The declarations from Colorado Energy Office Executive Director Will Toor came during the most comprehensive overview yet of the state’s progress to cut carbon emissions responsible for human-caused climate change. Gov. Jared Polis laid out the state’s strategies in a climate roadmap he released at the beginning of the year.
Toor’s presentation, given to the state’s Air Quality Control Commission, listed commitments by utilities such as Xcel Energy and the Tri-State Generation and Transmission Association to cut their carbon emissions by 80 percent of 2005 levels by the end of the decade. The utilities are basing their reductions on gradually ending their use of coal and increasing their use of renewables like wind and solar.
“We have a very high degree of confidence that the state will meet the 2030 target,” Toor said. “It is in fact highly likely that we will exceed the minimum level of emissions reductions.”
But cutting emissions from the transportation sector — the largest source of greenhouse gases in the state — is the “most complicated” piece, Toor said. The state is projected to slash its emissions from the sector by about 40 percent, nearly 13 million tons of carbon dioxide, by the end of the decade.

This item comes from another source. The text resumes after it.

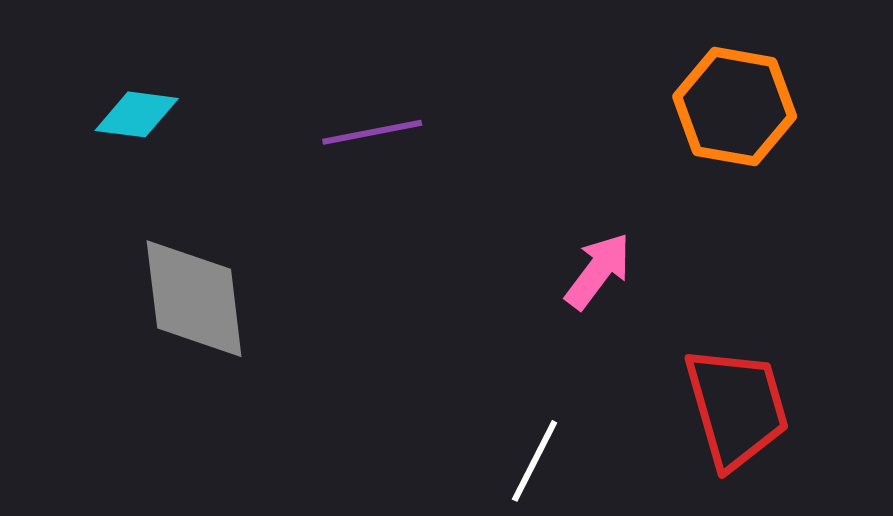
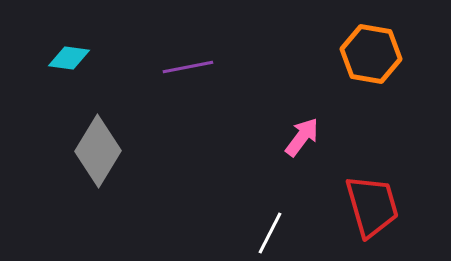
gray diamond: (194, 299) -> (98, 151), turned 38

Two-thirds of that goal will be reached by existing investments in electrification and rules for car manufacturers to sell zero-emission vehicles, Toor said. The remaining one-third could come from a combination of policies that have not been enacted, such as pollution standards for transportation projects and land-use changes to shorten commutes.
Many of the state’s goals are dependent on significant investments from the federal government, including billions for electric vehicle charging stations, energy efficiency programs for homes and buildings, and technology to capture carbon emissions from the air and store them underground.

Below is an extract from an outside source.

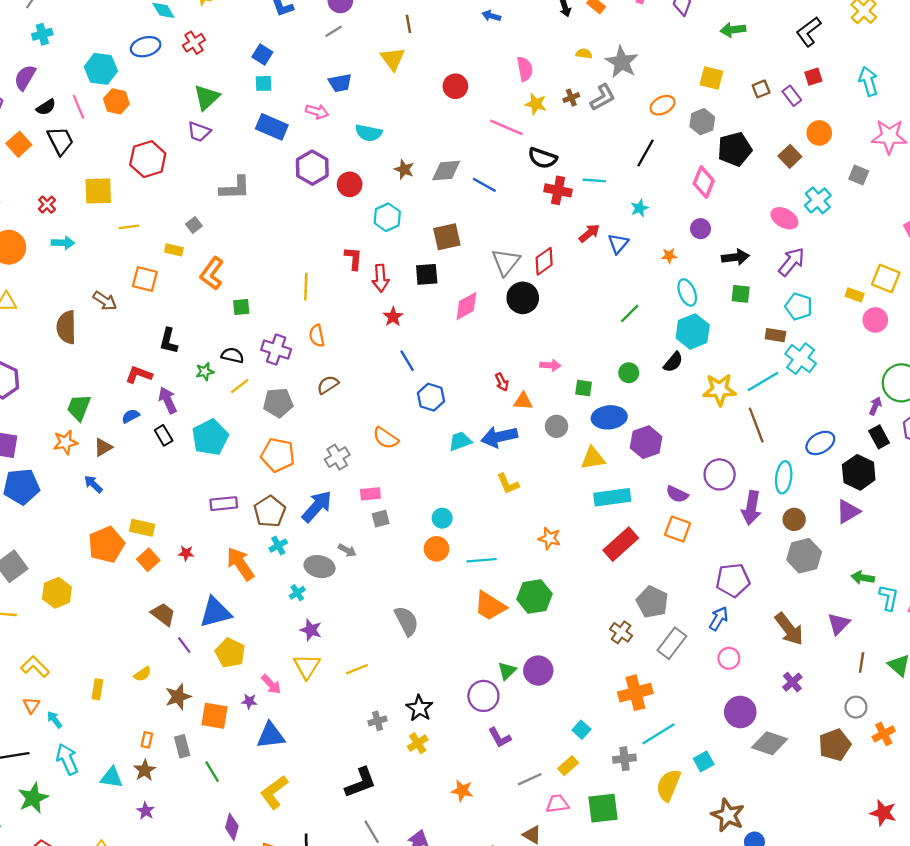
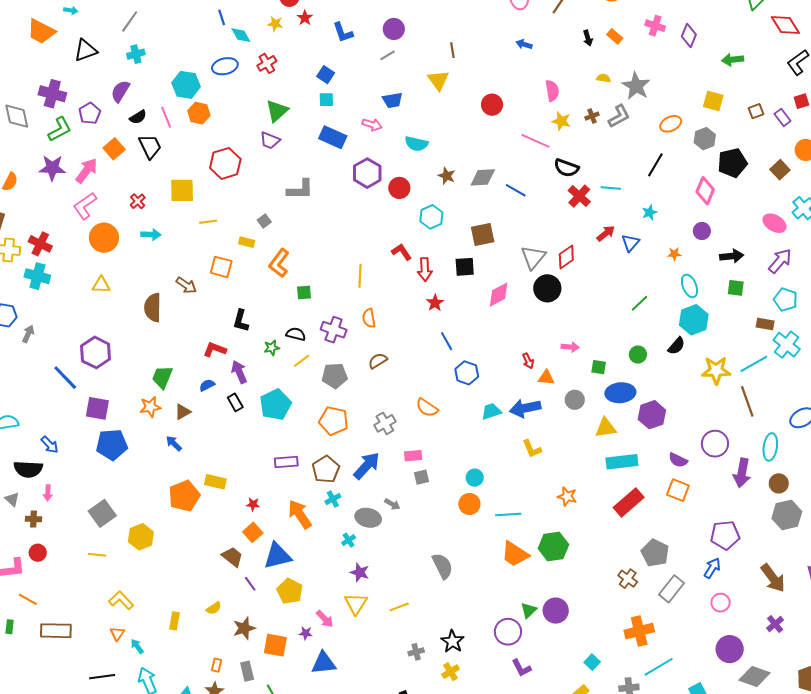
red cross: (558, 190) -> (579, 196), turned 30
red L-shape: (353, 258) -> (402, 252), turned -40
orange square: (148, 560) -> (253, 532), moved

Jeremy Nichols, director of the climate and energy program for environmental group WildEarth Guardians, said he was disappointed by what he saw as an overreliance on the federal government and policies that do not yet exist.
“Obviously some of this stuff takes time, but there’s a lot of action they could be taking right now,” Nichols said. “We’re just looking for signs of real concrete action.”
Nichols said the Air Quality Control Commission is being held back by the Air Pollution Control Division, which brings the commission proposals for consideration.
One of those proposals, discussed Friday, would tie oil and gas companies’ carbon reductions to the amount of oil they produce. Division officials described the “intensity target” idea as innovative; activists saw it as experimental and uncertain to work.
The state aims to reduce carbon emissions from the oil and gas sector by 60 percent of 2005 levels by the end of the decade, or about 12 million tons of carbon dioxide. Much of that, Toor said, depends on what rules are adopted by the Air Quality Control Commission.
About two dozen people Friday urged the commission to move faster on policies to cut emissions. Many cited the record number of ozone action day alerts in the Front Range this summer, much of the haze caused by traffic and oil and gas extraction.
Commissioner Tony Gerber said the update presented by Toor is more useful than knowing the day-to-day levels of ozone in the atmosphere.
“I don't think we’re ready to declare success in any way, shape or form, but the flipside is, a bad ozone season does not mean that we’re not trying to make progress,” he said.
The commission will consider the intensity target proposal in December.